Liu Xiaowen, Loken Eric
Key Research Base of Humanities and Social Sciences of the Ministry of Education, Academy of Psychology and Behavior, Tianjin Normal University, Tianjin, China.
Faculty of Psychology, Tianjin Normal University, China.
Educ Psychol Meas. 2025 Jan 7:00131644241306990. doi: 10.1177/00131644241306990.

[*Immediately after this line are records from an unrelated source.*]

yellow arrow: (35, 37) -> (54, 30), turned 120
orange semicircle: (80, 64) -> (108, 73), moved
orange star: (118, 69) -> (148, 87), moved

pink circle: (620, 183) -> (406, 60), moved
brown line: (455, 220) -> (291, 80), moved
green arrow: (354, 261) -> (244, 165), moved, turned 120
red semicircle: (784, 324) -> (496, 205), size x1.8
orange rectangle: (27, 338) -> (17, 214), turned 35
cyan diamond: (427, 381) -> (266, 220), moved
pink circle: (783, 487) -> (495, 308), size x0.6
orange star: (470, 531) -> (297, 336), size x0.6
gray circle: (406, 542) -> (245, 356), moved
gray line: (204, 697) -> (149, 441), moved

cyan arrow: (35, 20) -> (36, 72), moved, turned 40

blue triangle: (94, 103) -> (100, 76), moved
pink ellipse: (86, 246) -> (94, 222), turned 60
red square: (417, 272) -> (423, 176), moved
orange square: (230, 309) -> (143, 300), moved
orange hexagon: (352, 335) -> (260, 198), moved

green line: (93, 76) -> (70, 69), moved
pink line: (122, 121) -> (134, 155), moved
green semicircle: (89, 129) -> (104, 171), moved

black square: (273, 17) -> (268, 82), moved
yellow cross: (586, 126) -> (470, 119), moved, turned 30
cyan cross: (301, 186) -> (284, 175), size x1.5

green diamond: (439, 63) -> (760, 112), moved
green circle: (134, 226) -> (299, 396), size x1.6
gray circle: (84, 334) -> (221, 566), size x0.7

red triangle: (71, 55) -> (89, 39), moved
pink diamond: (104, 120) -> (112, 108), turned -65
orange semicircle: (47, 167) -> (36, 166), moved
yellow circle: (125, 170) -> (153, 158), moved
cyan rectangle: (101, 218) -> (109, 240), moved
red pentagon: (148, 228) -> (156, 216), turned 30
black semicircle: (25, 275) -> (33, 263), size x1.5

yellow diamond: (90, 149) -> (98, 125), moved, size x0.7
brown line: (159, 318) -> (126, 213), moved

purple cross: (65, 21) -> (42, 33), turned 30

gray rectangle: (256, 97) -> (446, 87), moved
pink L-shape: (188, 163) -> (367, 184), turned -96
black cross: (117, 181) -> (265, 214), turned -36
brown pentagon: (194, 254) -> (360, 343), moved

In computerized adaptive testing (CAT), examinees see items targeted to their ability level. Postoperational data have a high degree of missing information relative to designs where everyone answers all questions. Item responses are observed over a restricted range of abilities, reducing item-total score correlations. However, if the adaptive item selection depends only on observed responses, the data are missing at random (MAR). We simulated data from three different testing designs (common items, randomly selected items, and CAT) and found that it was possible to re-estimate both person and item parameters from postoperational CAT data. In a multidimensional CAT, we show that it is necessary to include all responses from the testing phase to avoid violating missing data assumptions. We also observed that some CAT designs produced "reversals" where item discriminations became negative causing dramatic under and over-estimation of abilities. Our results apply to situations where researchers work with data drawn from adaptive testing or from instructional tools with adaptive delivery. To avoid bias, researchers must make sure they use all the data necessary to meet the MAR assumptions.
在计算机自适应测试(CAT)中,考生会看到针对其能力水平的题目。与所有人都回答所有问题的设计相比,测试后的数据存在高度的信息缺失。在能力的有限范围内观察到题目回答情况,这降低了题目总分相关性。然而,如果自适应题目选择仅取决于观察到的回答,那么数据就是随机缺失(MAR)。我们模拟了来自三种不同测试设计(共同题目、随机选择题目和CAT)的数据,发现从测试后CAT数据中重新估计人和题目的参数是可行的。在多维CAT中,我们表明有必要纳入测试阶段的所有回答,以避免违反缺失数据假设。我们还观察到,一些CAT设计会产生“反转”,即题目区分度变为负数,导致能力的严重低估和高估。我们的结果适用于研究人员处理来自自适应测试或具有自适应交付功能的教学工具的数据的情况。为避免偏差,研究人员必须确保他们使用满足MAR假设所需的所有数据。